SEROTONIN-EVOKED CALCIUM TRANSIENTS IN AIRWAY SMOOTH-MUSCLE CELLS

Serotonin (5-HT) is an important mediator of allergic airway narrowing in several animal species. The present study was designed to characterize the receptor subtypes that mediate 5-HT-induced airway responses in the rat. To do this, we measured Ca2+ transients and adenosine 3',5'-cyclic monophosphate (cAMP) production evoked by 5-HT in cultured rat tracheal smooth muscle cells as well as 5-HT-induced contractions of isolated tracheal rings. 5-HT (10(-6) to 10(-4) M) triggered a rapid increase in intracellular Ca2+ concentration ([Ca2+](i)) followed by a second phase of sustained, elevated, and sometimes oscillating levels of [Ca2+](i). Sustained but not peak [Ca2+](i) levels were dependent on Ca2+ influx but were not attenuated by nifedipine (10(-5) M). Oscillations were observed in cells in Ca2+-free medium, suggesting Ca2+-induced Ca2+ release independent of Ca2+-influx. The effects of 5-HT were inhibited by thapsigargin (10(-6) M) and ketanserin (10(-7) M).

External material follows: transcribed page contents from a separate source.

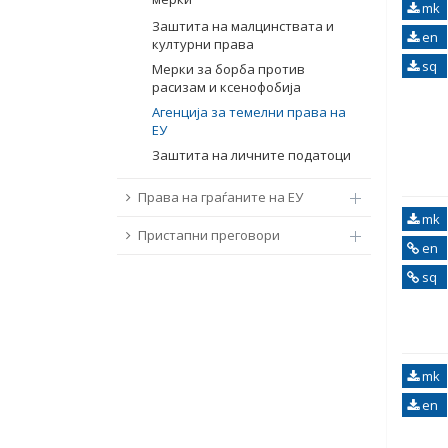
mk
Заштита на малцинствата и
en
културни права
sq
Мерки за борба против
расизам и ксенофобија
Агенција за темелни права на
ЕУ
Заштита на личните податоци
Права на граѓаните на ЕУ
mk
Пристапни преговори
en
sq
mk
en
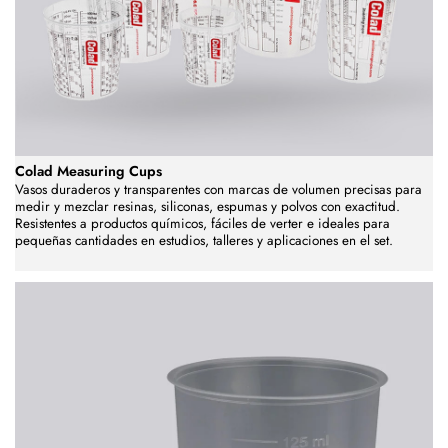
Colad Measuring Cups
Vasos duraderos y transparentes con marcas de volumen precisas para
medir y mezclar resinas, siliconas, espumas y polvos con exactitud.
Resistentes a productos químicos, fáciles de verter e ideales para
pequeñas cantidades en estudios, talleres y aplicaciones en el set.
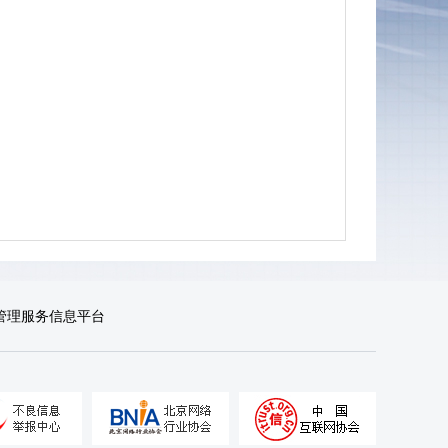
管理服务信息平台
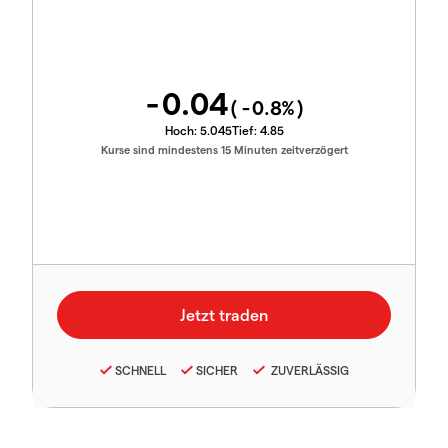
-0.04
(
-0.8
%)
Hoch:
5.045
Tief:
4.85
Kurse sind mindestens 15 Minuten zeitverzögert
SCHNELL
SICHER
ZUVERLÄSSIG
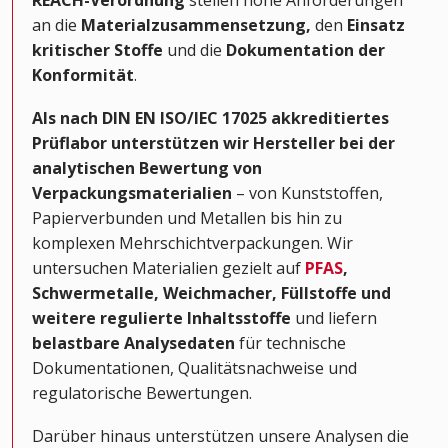
REACH-Verordnung
stellen hohe Anforderungen
an die
Materialzusammensetzung,
den
Einsatz
kritischer Stoffe
und die
Dokumentation der
Konformität
.
Als nach DIN EN ISO/IEC 17025 akkreditiertes
Prüflabor
unterstützen wir Hersteller bei der
analytischen Bewertung von
Verpackungsmaterialien
– von Kunststoffen,
Papierverbunden und Metallen bis hin zu
komplexen Mehrschichtverpackungen. Wir
untersuchen Materialien gezielt auf
PFAS
,
Schwermetalle, Weichmacher, Füllstoffe und
weitere regulierte Inhaltsstoffe
und liefern
belastbare Analysedaten
für technische
Dokumentationen, Qualitätsnachweise und
regulatorische Bewertungen.
Darüber hinaus unterstützen unsere Analysen die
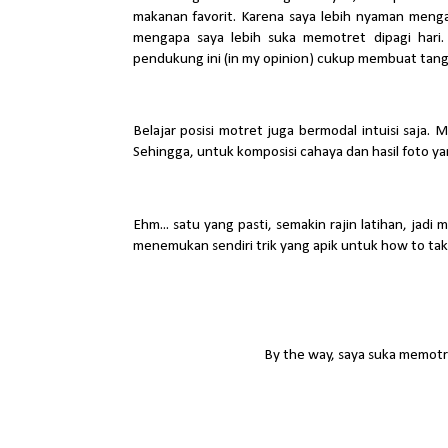
makanan favorit. Karena saya lebih nyaman menga
mengapa saya lebih suka memotret dipagi hari.
pendukung ini (in my opinion) cukup membuat tangk
Belajar posisi motret juga bermodal intuisi saja. 
Sehingga, untuk komposisi cahaya dan hasil foto y
Ehm... satu yang pasti, semakin rajin latihan, jadi
menemukan sendiri trik yang apik untuk how to take
By the way, saya suka memotre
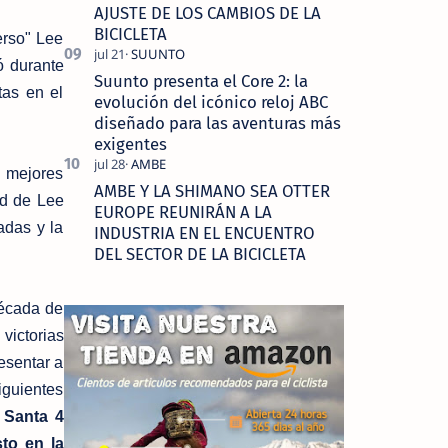
AJUSTE DE LOS CAMBIOS DE LA
BICICLETA
erso" Lee
ó durante
Suunto presenta el Core 2: la
tas en el
evolución del icónico reloj ABC
diseñado para las aventuras más
exigentes
 mejores
AMBE Y LA SHIMANO SEA OTTER
nd de Lee
EUROPE REUNIRÁN A LA
adas y la
INDUSTRIA EN EL ENCUENTRO
DEL SECTOR DE LA BICICLETA
década de
victorias
esentar a
iguientes
 Santa 4
to en la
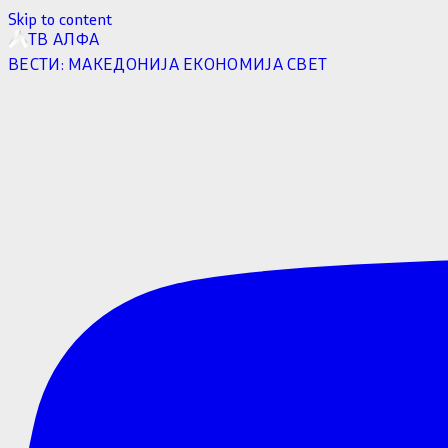
Skip to content
ТВ АЛФА
ВЕСТИ:
МАКЕДОНИЈА
ЕКОНОМИЈА
СВЕТ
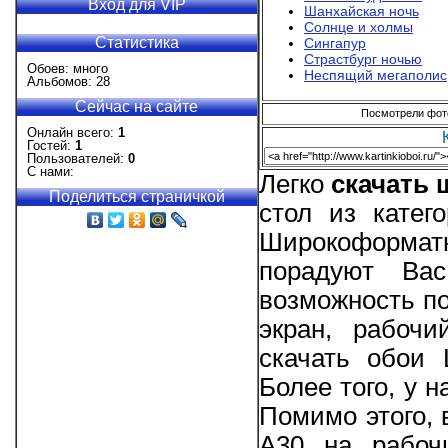
Вход для VIP
Шанхайская ночь
Солнце и холмы
Статистика
Сингапур
Страстбург ночью
Обоев: много
Неспящий мегаполис
Альбомов: 28
Сейчас на сайте
Посмотрели фотог
Онлайн всего:
1
Гостей:
1
Пользователей:
0
С нами:
Легко
скачать
Поделиться страничкой
стол из катег
Широкоформат
порадуют Вас
возможность по
экран, рабоч
скачать обои 
Более того, у 
Помимо этого, 
A30 на рабоч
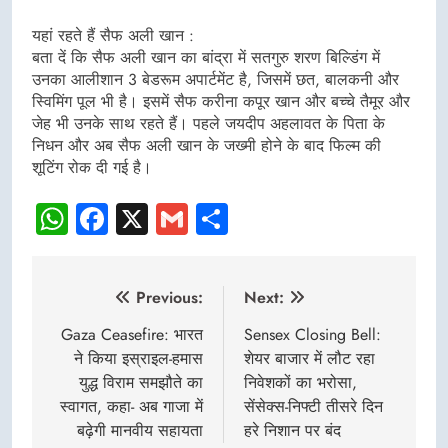
यहां रहते हैं सैफ अली खान :
बता दें कि सैफ अली खान का बांद्रा में सतगुरु शरण बिल्डिंग में
उनका आलीशान 3 बेडरूम अपार्टमेंट है, जिसमें छत, बालकनी और
स्विमिंग पूल भी है। इसमें सैफ करीना कपूर खान और बच्चे तैमूर और
जेह भी उनके साथ रहते हैं। पहले जयदीप अहलावत के पिता के
निधन और अब सैफ अली खान के जख्मी होने के बाद फिल्म की
शूटिंग रोक दी गई है।
WhatsApp
Facebook
X
Gmail
Share
Post
Previous:
Next:
navigation
Gaza Ceasefire: भारत
Sensex Closing Bell:
ने किया इस्राइल-हमास
शेयर बाजार में लौट रहा
युद्ध विराम समझौते का
निवेशकों का भरोसा,
स्वागत, कहा- अब गाजा में
सेंसेक्स-निफ्टी तीसरे दिन
बढ़ेगी मानवीय सहायता
हरे निशान पर बंद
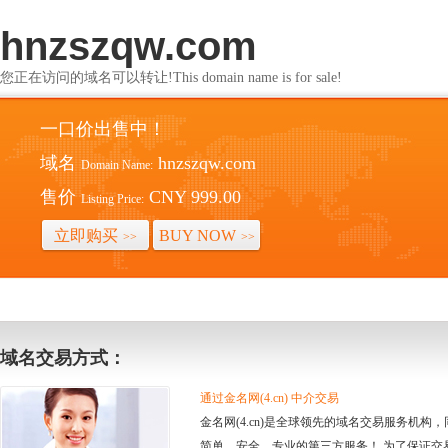
hnzszqw.com
您正在访问的域名可以转让!This domain name is for sale!
一口价出售中！
域名
hnzszqw.com
Domain Name:
售价
CNY 999.00
Listing Price:
立即购买
BUY NOW
>>
>>
域名交易方式：
通过金名网(4.cn) 中介交易
金名网(4.cn)是全球领先的域名交易服务机
简单、安全、专业的第三方服务！ 为了保证交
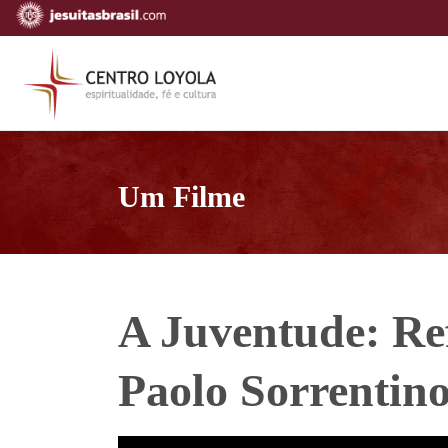
Um Filme
A Juventude: Ref
Paolo Sorrentino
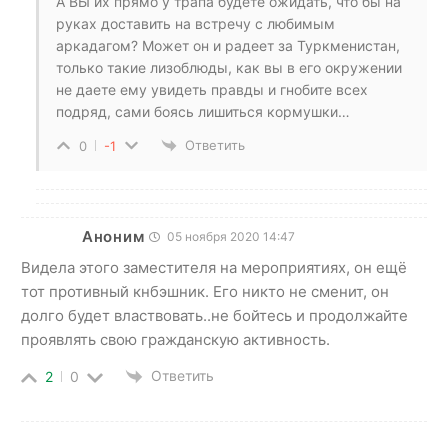
А ВЫ их прямо у трапа будете ожидать, что бы на
руках доставить на встречу с любимым
аркадагом? Может он и радеет за Туркменистан,
только такие лизоблюды, как вы в его окружении
не даете ему увидеть правды и гнобите всех
подряд, сами боясь лишиться кормушки…
Ответить
0
-1
Аноним
05 ноября 2020 14:47
Видела этого заместителя на мероприятиях, он ещё
тот противный кнбэшник. Его никто не сменит, он
долго будет властвовать..не бойтесь и продолжайте
проявлять свою гражданскую активность.
Ответить
2
0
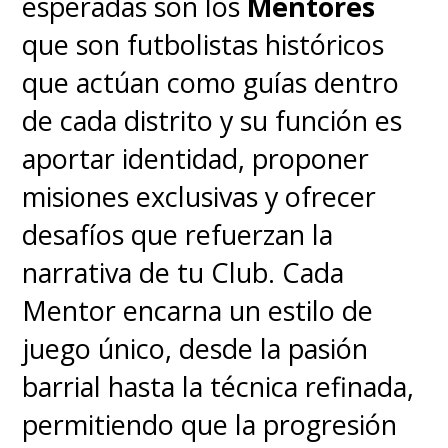
esperadas son los
Mentores
que son futbolistas históricos
que actúan como guías dentro
de cada distrito y su función es
aportar identidad, proponer
misiones exclusivas y ofrecer
desafíos que refuerzan la
narrativa de tu Club. Cada
Mentor encarna un estilo de
juego único, desde la pasión
barrial hasta la técnica refinada,
permitiendo que la progresión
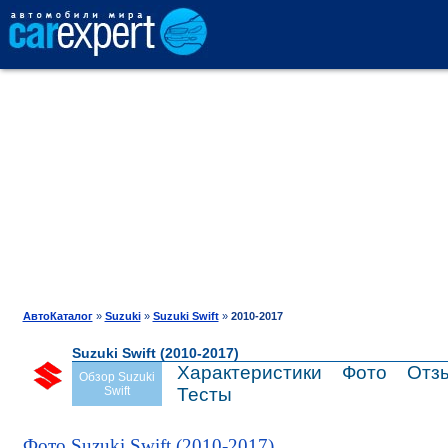
АВТОКАТАЛОГ
СРАВНЕНИЕ
ОТЗЫВЫ
ТЕСТ-ДРАЙВ
АвтоКаталог
»
Suzuki
»
Suzuki Swift
»
2010-2017
Suzuki Swift (2010-2017)
ПРОДАЖА
Характеристики
Фото
Отз
Обзор Suzuki
Swift
Тесты
ШИНЫ
Фото Suzuki Swift (2010-2017)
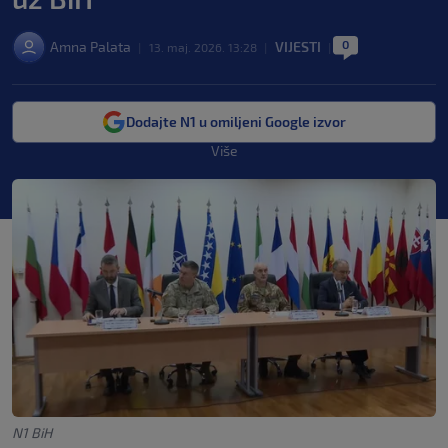
0
Amna Palata
VIJESTI
|
13. maj. 2026. 13:28
|
|
Dodajte N1 u omiljeni Google izvor
Više
N1 BiH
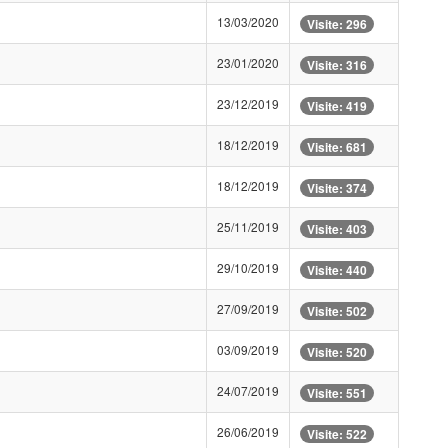
13/03/2020
Visite: 296
23/01/2020
Visite: 316
23/12/2019
Visite: 419
18/12/2019
Visite: 681
18/12/2019
Visite: 374
25/11/2019
Visite: 403
29/10/2019
Visite: 440
27/09/2019
Visite: 502
03/09/2019
Visite: 520
24/07/2019
Visite: 551
26/06/2019
Visite: 522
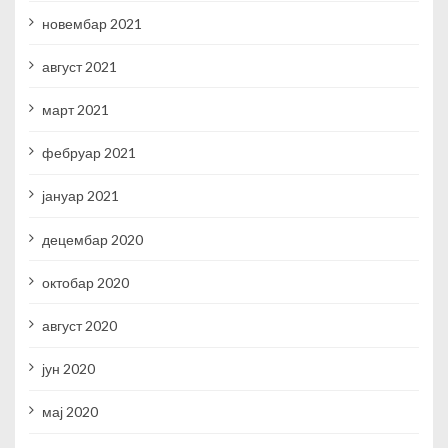
новембар 2021
август 2021
март 2021
фебруар 2021
јануар 2021
децембар 2020
октобар 2020
август 2020
јун 2020
мај 2020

In cells incubated with LY-278,584 (5-HT3 antagonist) and (-)pindolol (5-HT1 antagonist), 5-HT-evoked responses were not significantly different from the control values. 5-methyltryptamine (5-MT), a ligand with higher affinity for 5-HT2c receptors than ''classical'' 5-HT2 receptors, elicited higher responses than dipropyl-5-carboxamidotryptamine (DP-5-CT), which possesses lower affinity for 5-HT2c receptors than 5-MT, butan affinity for the classical 5-HT2 receptor similar to 5-MT. 5-HT (10(-7) to 10(-4) M) had no effect on basal levels of cAMP, and 10(-6) M 5-HT did not change forskolin-induced elevations of cAMP in the presence or absence of (-)pindolol. 5-HT increased isometric force of tracheal rings in a concentration-dependent manner. Ketanserin (10 (-7) M) caused 100% relaxation and (-)pindolol caused 40% relaxation of rings precontracted with 5 x 10(-6) M 5-HT. Our data suggest that in rat airway 5-HT acts via 5-HT2c-like receptors expressed on smooth muscle cells, causing Ca2+ release from intracellular stores, followed by Ca2+ influx, possibly through Ca2+ release-activated channels.